恋人の話になるとなぜかムッとし、なぜかすねる千尋。一方、伊月が生活力皆無で到底1人では生きていけぬとわかるとなぜか喜ぶ千尋。

じつに意味深である。

「千尋のこの言動は何なのだろう?」と疑問を抱いたり、「もしかすると千尋は伊月に対して、家族愛・兄弟愛以上の感情を抱いているのか?」「しかし千尋は男性だし……同性愛者ってこと?」「あるいはもしかして、じつは千尋は女だったり?」と無意識の内にあれこれ推理したりした読者は少なくないと思う。

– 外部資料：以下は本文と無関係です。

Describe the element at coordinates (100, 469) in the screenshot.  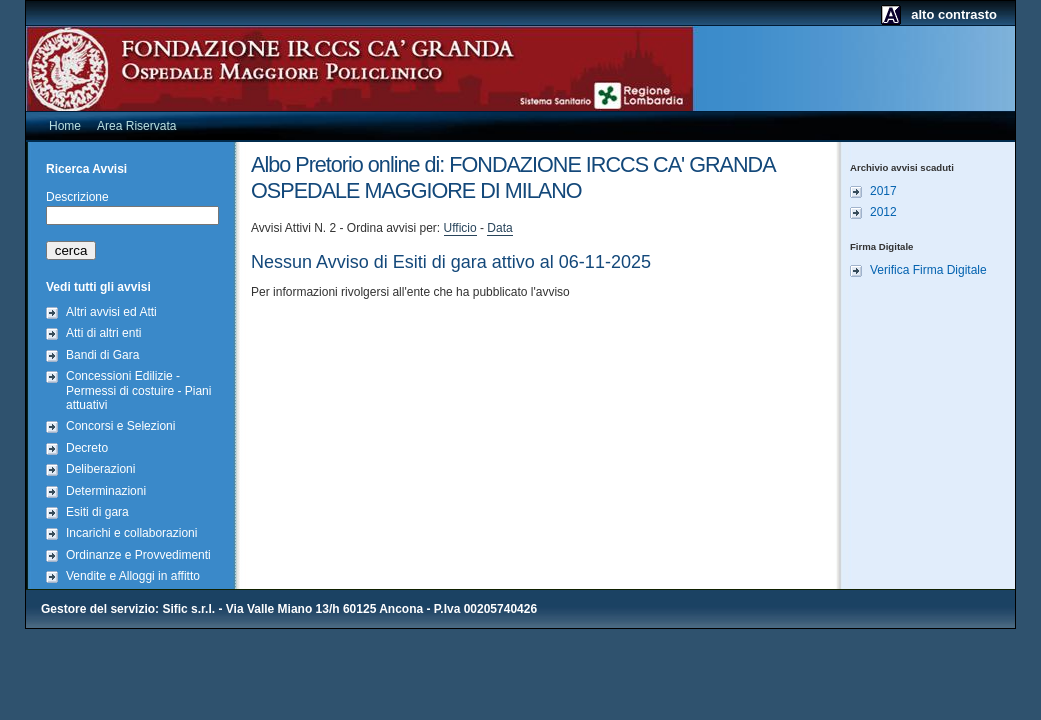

そして、疑問を抱いたら答えを知りたくなるのが人情というものだ。

かくして私たちは物語に引きずり込まれる……!


つまり、【「キャラAがなぜかふいにムッとする→と思いきや、今度はすねる」といったシーンを通じて、「Aのこの言動は何だろう?」「もしかして○○か?」と疑問を喚起し、読者・鑑賞者の好奇心を刺激する】というテクニックである。


なお第1巻のラストにて、千尋が抱える大きな秘密が明かされる。